Hungary's Orban meets Putin in Moscow in rare European visit

Hungary's Orban meets Putin in Moscow in rare European visit

Russian President Vladimir Putin welcomed Hungarian Prime Minister Viktor Orbán to Moscow on Friday for a rare meeting with a European leader to discuss peace proposals for Ukraine.

Orbán's visit comes only days after he made a similar unannounced trip to Ukraine, where he met with President Volodymyr Zelenskyy and proposed that Ukraine consider agreeing to an immediate cease-fire with Russia.

“The number of countries that can talk to both warring sides is diminishing,” Orbán said. “Hungary is slowly becoming the only country in Europe that can speak to everyone.”

The reaction from Ukraine was swift. "The decision to make this trip was made by the Hungarian side without approval or coordination with Ukraine." Furthermore stating, "We remind that the principle of "no agreements on Ukraine without Ukraine" remains inviolable for our country and call on all states to strictly adhere to it," the foreign ministry stated.

In comments at the beginning of their meeting that were televised, Putin suggested that Orbán had come to Moscow as a representative of the European Council, despite several European officials having condemned the visit.

Such as President of the European Commission Ursula von der Leyen who expressed on social media platform X that conciliation will not provide peace.

The Hungarian prime minister, widely seen as having the warmest relations with Vladimir Putin among all European Union leaders, has routinely blocked, delayed or watered down EU efforts to assist Ukraine and impose sanctions on Moscow for its actions in Ukraine.

He has long argued for a cessation of hostilities in Ukraine but without outlining what that might mean for the country's territorial integrity or future security.

That posture has frustrated Hungary’s EU and NATO allies, which have broadly considered Russia’s actions as a breach of international law and a threat to the security of countries in Eastern Europe.

The visit to Moscow was Orbán’s idea and was only agreed to on Wednesday, Putin’s spokesperson, Dmitry Peskov said, according to the Russian state news agency Tass.

Russian President Vladimir Putin, right, and Hungarian Prime Minister Viktor Orban shake hands during a meeting in Moscow, Russia, Friday, July 5, 2024.
Russian President Vladimir Putin, right, and Hungarian Prime Minister Viktor Orban shake hands during a meeting in Moscow, Russia, Friday, July 5, 2024. - Valeriy Sharifulin/Sputnik

Putin told Orbán that he wanted to hear about the position of his “European colleagues” on Ukraine and discuss Moscow's plan for peace as well as bilateral relations.

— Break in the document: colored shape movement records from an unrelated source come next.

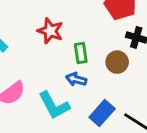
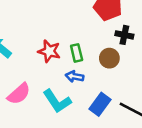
red star: (50, 31) -> (49, 51), moved

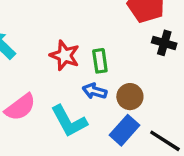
brown circle: (109, 58) -> (130, 97), moved

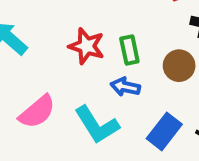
brown circle: (130, 97) -> (179, 66), moved

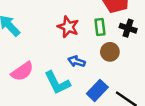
red star: (87, 46) -> (68, 27), moved
green rectangle: (129, 50) -> (100, 27), moved

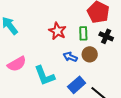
blue arrow: (76, 61) -> (70, 57), moved

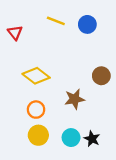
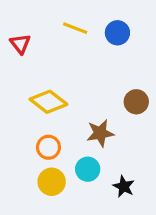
cyan circle: (71, 138) -> (88, 169), moved

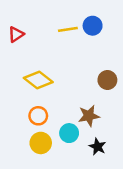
yellow line: (75, 28) -> (68, 29), moved, turned -30
red triangle: (20, 44) -> (16, 34), turned 35
brown star: (100, 133) -> (89, 116), moved

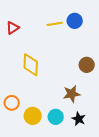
yellow diamond: (38, 80) -> (31, 65), turned 55
orange circle: (38, 116) -> (12, 103), moved
cyan circle: (69, 133) -> (56, 117), moved

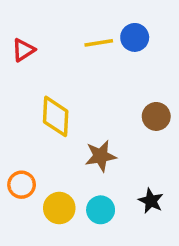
brown star: (72, 94) -> (101, 156), moved
black star: (79, 119) -> (151, 201), moved

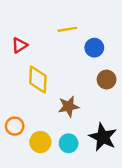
blue circle: (135, 37) -> (94, 48), moved
red triangle: (23, 50) -> (20, 45), moved
black star: (151, 201) -> (103, 137), size x1.6

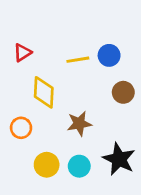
yellow line: (67, 29) -> (78, 60), moved
orange circle: (15, 126) -> (21, 128), moved

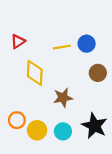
orange circle: (21, 128) -> (17, 120), moved

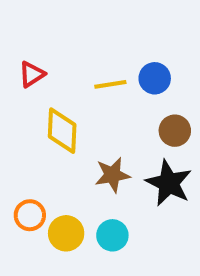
black star: (94, 126) -> (169, 183), moved

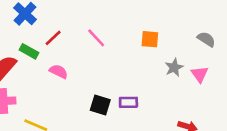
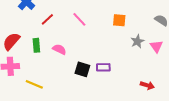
green rectangle: (29, 51) -> (36, 45), moved, turned 56
pink semicircle: (59, 71) -> (59, 49), moved

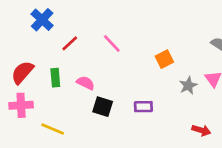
orange square: (119, 20) -> (164, 59), moved, turned -32
gray star: (137, 41) -> (188, 86), moved
black square: (82, 69) -> (103, 107), moved

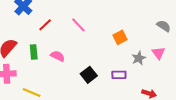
black square: (103, 107) -> (89, 75), moved, turned 35
purple rectangle: (143, 107) -> (119, 75), moved

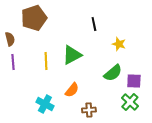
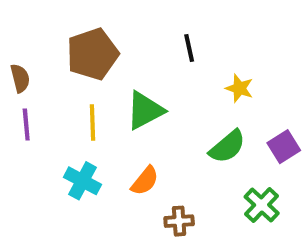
brown pentagon: (34, 18) -> (93, 54), moved
purple square: (134, 81) -> (284, 147), moved, turned -35
cyan cross: (45, 104) -> (82, 181), moved

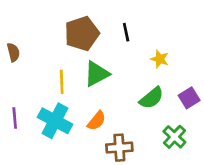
brown pentagon: (93, 54) -> (82, 34), moved
purple line: (26, 125) -> (15, 118), moved
cyan cross: (82, 181) -> (55, 121), size x1.4
brown cross: (179, 221) -> (119, 148), size x1.4

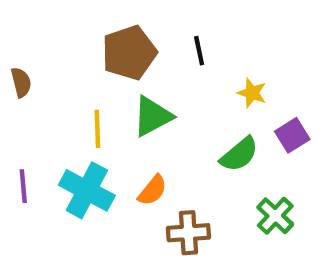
purple square: (189, 98) -> (292, 135), moved

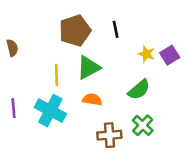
purple square: (292, 135) -> (170, 55), moved
orange semicircle: (152, 190) -> (92, 99), moved, turned -120
green cross: (275, 216) -> (143, 125), moved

Orbán noted that the meeting was the fourteenth time the leaders have held bilateral talks since 2009.

Later at a news conference, Putin claimed Ukraine was not ready to discuss a cease-fire. “It should not just be a ceasefire, or a temporary suspension of fire, or some kind of pause that the Kyiv regime could use to recover losses, regroup and rearm. We are talking about the complete withdrawal of all Ukrainian troops from the Donetsk and Luhansk People's Republics, Zaporizhzhia and Kherson regions," Putin said.

European leaders criticise visit

European officials and leaders have heavily criticised Orbán's visit to Moscow, something only one other European leader has done since the start of the conflict.

“This is about appeasement. It’s not about peace,” European Commission spokesperson Eric Mamer said.

Hungary at the beginning of the month took over the six-month rotating presidency of the EU Council, a largely formal role that can be used to shape the bloc’s policy agenda. Orbán has said he wants to use the presidency to advocate for an end to the fighting in Ukraine.

The EU’s foreign policy chief, Josep Borrell, said in a statement that Orbán’s visit to Moscow “takes place, exclusively, in the framework of the bilateral relations between Hungary and Russia.”

“Prime Minister Orbán has not received any mandate from the EU Council to visit Moscow," Borrell said, adding that his "position excludes official contacts between the EU and President Putin. The Hungarian Prime Minister is thus not representing the EU in any form.”

He noted that Putin has been indicted by the International Criminal Court and an arrest warrant released for his role in relation to the forced deportation of children from Ukraine to Russia.

In an email on Friday, Orbán's press chief, Bertalan Havasi, said the Hungarian leader's trip comes “as part of his peace mission."

Speaking to Hungarian state radio before departing Friday morning, Orbán said he was aware that his country’s presidency of the EU “does not entitle us to negotiate on behalf of anyone.”

Orbán is the first European leader to visit Russia and sit down for talks with Putin since Austrian Chancellor Karl Nehammer visited Moscow in April 2022, just weeks after Putin ordered his troops into Ukraine. During that visit he said he raised the issue of crimes allegedly committed in Ukraine by Russian forces.